PHP passes arrays by value by default, so $current is automatically copied when passed to the recursive call. The $result array uses pass-by-reference (&$result) to accumulate results across calls.

Frequently Asked Questions

What is the Combination Sum problem?
Given an array of distinct positive integers (candidates) and a target integer, find all unique combinations of candidates that sum to the target. Each candidate can be used an unlimited number of times. For example, with candidates [2, 3, 6, 7] and target 7, the valid combinations are [2, 2, 3] and [7].
Why is backtracking the right approach for Combination Sum?
Backtracking systematically explores all possible combinations by building them one element at a time. When the running sum exceeds the target, the algorithm prunes that branch and tries the next candidate. This avoids generating invalid combinations and naturally handles the unlimited reuse constraint by allowing the same index to be chosen again in recursive calls.
How does the start index prevent duplicate combinations?
The start index ensures each recursive call only considers candidates at or after the current position. Without it, both [2, 3] and [3, 2] would appear as separate combinations. By only iterating forward from start, the algorithm enforces a non-decreasing order within each combination, guaranteeing uniqueness.
What is the time complexity of the Combination Sum solution?
The time complexity is O(2^target) in the worst case. Each recursive call either includes a candidate or moves to the next one, creating a binary-choice tree. The depth of recursion is bounded by target divided by the smallest candidate. In practice, pruning significantly reduces the number of explored branches.
What is the space complexity of the Combination Sum solution?
The space complexity is O(target) for the recursion stack depth, since the longest possible combination uses the smallest candidate repeated target/min(candidates) times. The current combination list also grows up to this length. The output space for storing all valid combinations is not counted in the auxiliary space analysis.
What is the difference between Combination Sum and Combination Sum II?
In Combination Sum, each candidate can be used unlimited times and all candidates are distinct. In Combination Sum II, each candidate can only be used once, and the input may contain duplicates. The key implementation difference is that Combination Sum passes the same index i in recursive calls (allowing reuse), while Combination Sum II passes i + 1 and skips duplicate values.

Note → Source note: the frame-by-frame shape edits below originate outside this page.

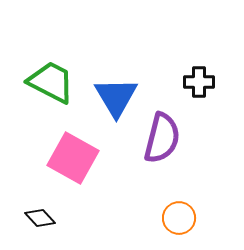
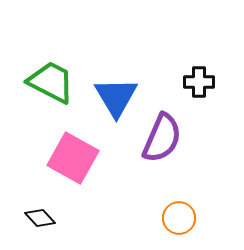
purple semicircle: rotated 9 degrees clockwise
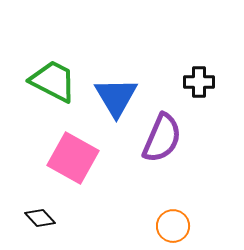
green trapezoid: moved 2 px right, 1 px up
orange circle: moved 6 px left, 8 px down
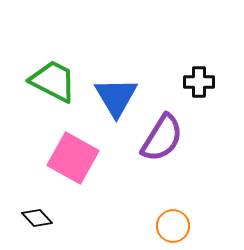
purple semicircle: rotated 9 degrees clockwise
black diamond: moved 3 px left
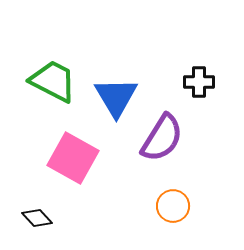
orange circle: moved 20 px up
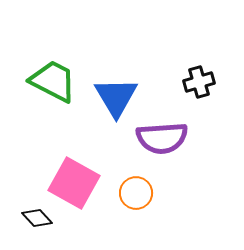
black cross: rotated 16 degrees counterclockwise
purple semicircle: rotated 54 degrees clockwise
pink square: moved 1 px right, 25 px down
orange circle: moved 37 px left, 13 px up
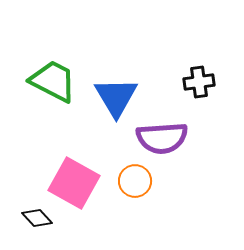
black cross: rotated 8 degrees clockwise
orange circle: moved 1 px left, 12 px up
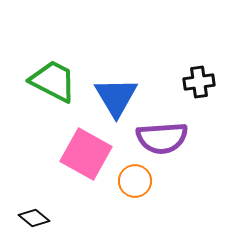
pink square: moved 12 px right, 29 px up
black diamond: moved 3 px left; rotated 8 degrees counterclockwise
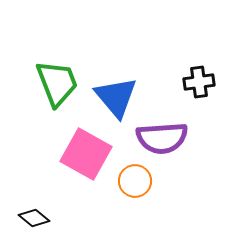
green trapezoid: moved 4 px right, 2 px down; rotated 42 degrees clockwise
blue triangle: rotated 9 degrees counterclockwise
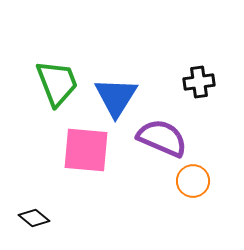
blue triangle: rotated 12 degrees clockwise
purple semicircle: rotated 153 degrees counterclockwise
pink square: moved 4 px up; rotated 24 degrees counterclockwise
orange circle: moved 58 px right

Can Combination Sum be solved with dynamic programming?
Yes, you can use DP to count the number of combinations or determine if a solution exists. However, DP is less natural when you need to enumerate all actual combinations rather than just count them. Backtracking is the standard interview approach because it directly builds and returns the combination lists.

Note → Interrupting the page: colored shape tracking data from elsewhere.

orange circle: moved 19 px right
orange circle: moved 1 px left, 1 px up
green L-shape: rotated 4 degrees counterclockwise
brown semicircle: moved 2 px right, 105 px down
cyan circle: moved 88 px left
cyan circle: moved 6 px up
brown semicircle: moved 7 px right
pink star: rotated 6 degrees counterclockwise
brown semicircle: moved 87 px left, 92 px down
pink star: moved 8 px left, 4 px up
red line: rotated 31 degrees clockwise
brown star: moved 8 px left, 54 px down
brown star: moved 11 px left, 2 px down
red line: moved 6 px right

How do you handle the case where no combinations sum to the target?
If no valid combinations exist, the backtracking algorithm simply never reaches the base case where remaining equals zero. The result list stays empty, and the method returns an empty list. No special handling is needed because the pruning condition (remaining less than zero) prevents infinite recursion.
What happens if the candidates array contains only one element?
If the single candidate divides the target evenly, there is exactly one valid combination: the candidate repeated target/candidate times. If it does not divide evenly, no valid combination exists and the result is an empty list. The algorithm handles this naturally through its recursive structure.
How often does Combination Sum appear in coding interviews?
Combination Sum is one of the most popular backtracking problems in 2026 technical interviews. It appears frequently at Adobe, Microsoft, Bloomberg, and Uber. It tests core recursion and backtracking skills and often leads to follow-up questions about Combination Sum II, permutations, or subsets.